* [GIVEN RECORDS]:
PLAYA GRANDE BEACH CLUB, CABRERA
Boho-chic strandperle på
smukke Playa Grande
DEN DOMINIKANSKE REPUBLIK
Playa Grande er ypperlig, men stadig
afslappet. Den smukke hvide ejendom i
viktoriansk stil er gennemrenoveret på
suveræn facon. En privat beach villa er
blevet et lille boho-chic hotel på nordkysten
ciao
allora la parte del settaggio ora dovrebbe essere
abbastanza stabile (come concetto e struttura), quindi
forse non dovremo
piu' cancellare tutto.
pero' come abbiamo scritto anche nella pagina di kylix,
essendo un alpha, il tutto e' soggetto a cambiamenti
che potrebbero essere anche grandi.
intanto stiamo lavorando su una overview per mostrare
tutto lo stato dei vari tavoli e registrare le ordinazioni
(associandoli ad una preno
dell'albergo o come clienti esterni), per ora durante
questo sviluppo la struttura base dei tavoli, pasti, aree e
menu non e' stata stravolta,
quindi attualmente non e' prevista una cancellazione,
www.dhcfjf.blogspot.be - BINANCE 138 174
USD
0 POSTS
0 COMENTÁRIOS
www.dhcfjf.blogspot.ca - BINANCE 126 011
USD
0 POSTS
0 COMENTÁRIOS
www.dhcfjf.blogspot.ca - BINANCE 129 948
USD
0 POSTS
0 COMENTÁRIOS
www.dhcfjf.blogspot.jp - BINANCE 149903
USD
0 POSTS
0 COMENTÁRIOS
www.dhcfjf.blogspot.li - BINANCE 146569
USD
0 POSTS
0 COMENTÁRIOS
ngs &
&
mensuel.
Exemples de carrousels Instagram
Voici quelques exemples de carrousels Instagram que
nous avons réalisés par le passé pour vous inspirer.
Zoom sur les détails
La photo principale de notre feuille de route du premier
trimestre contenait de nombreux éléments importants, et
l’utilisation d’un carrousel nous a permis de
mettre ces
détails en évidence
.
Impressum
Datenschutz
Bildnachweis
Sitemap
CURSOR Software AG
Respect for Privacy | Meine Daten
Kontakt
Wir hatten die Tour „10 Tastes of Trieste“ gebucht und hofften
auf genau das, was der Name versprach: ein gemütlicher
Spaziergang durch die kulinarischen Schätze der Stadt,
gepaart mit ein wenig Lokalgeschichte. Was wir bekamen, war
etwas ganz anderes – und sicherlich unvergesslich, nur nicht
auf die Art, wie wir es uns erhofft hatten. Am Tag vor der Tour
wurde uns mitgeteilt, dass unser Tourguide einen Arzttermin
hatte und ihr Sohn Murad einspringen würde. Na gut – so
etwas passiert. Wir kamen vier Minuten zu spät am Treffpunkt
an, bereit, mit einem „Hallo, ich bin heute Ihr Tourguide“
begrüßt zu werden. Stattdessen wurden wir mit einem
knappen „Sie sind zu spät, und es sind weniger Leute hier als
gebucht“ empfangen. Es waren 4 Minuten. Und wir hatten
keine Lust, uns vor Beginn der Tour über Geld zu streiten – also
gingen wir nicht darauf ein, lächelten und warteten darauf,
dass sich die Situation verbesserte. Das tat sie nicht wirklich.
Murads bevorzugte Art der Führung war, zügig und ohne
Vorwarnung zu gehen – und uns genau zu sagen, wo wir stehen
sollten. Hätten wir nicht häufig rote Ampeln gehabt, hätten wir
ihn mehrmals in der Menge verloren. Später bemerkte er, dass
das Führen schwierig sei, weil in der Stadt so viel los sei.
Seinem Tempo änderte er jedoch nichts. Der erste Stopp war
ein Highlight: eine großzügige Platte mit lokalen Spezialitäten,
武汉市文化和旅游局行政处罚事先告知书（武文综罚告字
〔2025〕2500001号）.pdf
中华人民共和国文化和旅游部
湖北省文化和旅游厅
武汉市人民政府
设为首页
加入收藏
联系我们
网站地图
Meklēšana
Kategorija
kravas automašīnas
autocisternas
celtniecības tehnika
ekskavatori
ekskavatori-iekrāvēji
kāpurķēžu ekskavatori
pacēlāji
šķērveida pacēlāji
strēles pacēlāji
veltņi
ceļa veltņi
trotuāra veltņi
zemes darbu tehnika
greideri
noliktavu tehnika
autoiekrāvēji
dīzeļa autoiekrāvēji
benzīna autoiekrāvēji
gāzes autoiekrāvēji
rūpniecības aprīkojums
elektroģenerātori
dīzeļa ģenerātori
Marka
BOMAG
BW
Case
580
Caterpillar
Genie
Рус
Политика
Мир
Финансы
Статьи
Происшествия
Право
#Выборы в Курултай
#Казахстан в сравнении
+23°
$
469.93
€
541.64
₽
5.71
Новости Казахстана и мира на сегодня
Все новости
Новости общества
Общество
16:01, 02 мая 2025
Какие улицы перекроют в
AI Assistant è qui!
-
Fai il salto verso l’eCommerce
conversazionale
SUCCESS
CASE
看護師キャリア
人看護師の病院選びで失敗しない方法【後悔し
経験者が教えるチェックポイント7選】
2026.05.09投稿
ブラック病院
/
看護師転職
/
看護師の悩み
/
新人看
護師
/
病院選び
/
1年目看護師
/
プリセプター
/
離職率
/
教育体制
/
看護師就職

* [EXERCISE]: Give again the closing portion of the entries, from the line with "Новости Казахстана и мира на сегодня" through the last line. Keep it exact and add nothing.

* [RESULT FOR THIS EXERCISE]:
Новости Казахстана и мира на сегодня
Все новости
Новости общества
Общество
16:01, 02 мая 2025
Какие улицы перекроют в
AI Assistant è qui!
-
Fai il salto verso l’eCommerce
conversazionale
SUCCESS
CASE
看護師キャリア
人看護師の病院選びで失敗しない方法【後悔し
経験者が教えるチェックポイント7選】
2026.05.09投稿
ブラック病院
/
看護師転職
/
看護師の悩み
/
新人看
護師
/
病院選び
/
1年目看護師
/
プリセプター
/
離職率
/
教育体制
/
看護師就職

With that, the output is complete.